Posts Tagged ‘autodidact’

Issues of the Autodidact

April 7, 2014
8 x 10" watercolor sketch done in my festival booth

8 x 10″ watercolor sketch done in my festival booth (More of my watercolors may be seen on my website


“Are you self-taught?”

Having just finished another art festival, I feel the impulse to spend a moment and address this most frequently asked question I hear when sitting in my booth.  Am I self-taught?  Throughout my life, I have heard the occasional artist making this claim, usually with a hint of superiority.  My answer to that question always appears ambivalent, but I know the bottom line:  no, I am not self-taught.  I have a bachelor’s degree in art.  I have been trained.  However, the only medium I work with now is watercolor, and that I did not learn in college, though I tried.  The professors could not help me.  And I made many, many more stabs at watercolor in the years following, without success.  Now that I have made gains in watercolor to the point that I can market them, could I claim to be self-taught in watercolor?  Not really.  Throughout the years, I have pored over books and visited museums to learn all I could about the watercolors of Andew Wyeth, Edward Hopper, Winslow Homer and J. M. W. Turner.  And I have purchased scores of watercolor magazines, and a few books explaining the processes and techniques.  On the basis of all the above, I cannot claim to be self-taught in watercolor.  I have absorbed all I possibly can from the masters, and I still seek to learn more, to improve.  I could call myself an autodidact had I not gotten a college degree, and resorted to educating myself exclusively from sources I’ve selected.  But it didn’t happen that way, and I will not decry my university education.  It laid a foundation for me that continues to support the edifice I erect atop it.

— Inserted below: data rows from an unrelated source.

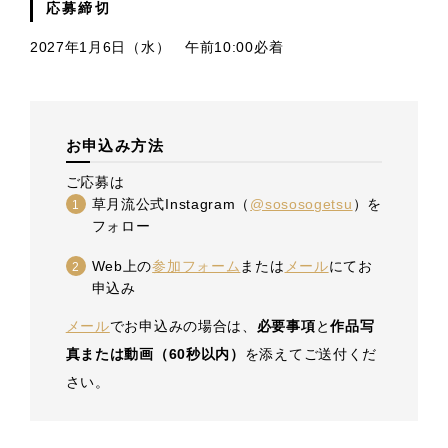
応募締切
2027年1月6日（水） 午前10:00必着
お申込み方法
ご応募は
草月流公式Instagram（
@sososogetsu
）を
フォロー
Web上の
参加フォーム
または
メール
にてお
申込み
メール
でお申込みの場合は、
必要事項
と
作品写
真または動画（60秒以内）
を添えてご送付くだ
さい。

My philosophy class has been reading Thoreau’s Walden, and he no doubt makes the claim that nature taught him to write such a book.  But there should be no doubt that his Harvard degree contributed much to the construction of that wonderful, alert mind that composed the literary materpiece.  Thoreau’s mind was soaked, not only with four years of Harvard education, but also his love of books borrowed from Emerson’s library, and the texts over which he continued to linger in the ensuing years.  Being fluent in Greek, Latin, Italian, German and French, Thoreau loved the power of language and constantly drew inspiration from written sources, along with the great outdoors, and found ways to spin these ideas with his own unique perspective.

Work hard at your picture.  Think of Dante.  Re-read him.  Constantly exert yourself to return to great ideas.  What fruit can I reap from my almost complete solitude, if I have only commonplace ideas?

Eugene Delacroix, Journal, March 3, 1824

I could wish that I had an original, creative mind, but frankly I draw my inspiration from a myriad of sources, and am grateful for every gift they offer.  Solitude offers me the environment to draw from the works of geniuses in the hope that some of it will rub off in my own creations.

I have posted a quick, one-hour 8 x 10″ watercolor sketch that I did sitting in my booth on Saturday at Kennedale’s Art in the Park.  I used a reference photo taken of me fly fishing in South Fork, Colorado.  I am still shy about rendering a human figure in watercolor.  Drawing the figure does not come easily for me, and applying watercolor wash and drybrush over the drawing still has me over-thinking.  I’m confident that I will reach a time when it comes more easily.  In the meantime, I’ll keep studying and experimenting.

Thanks for reading

I paint in order to remember.

I journal when I feel alone.

I blog to remind myself that I am not alone.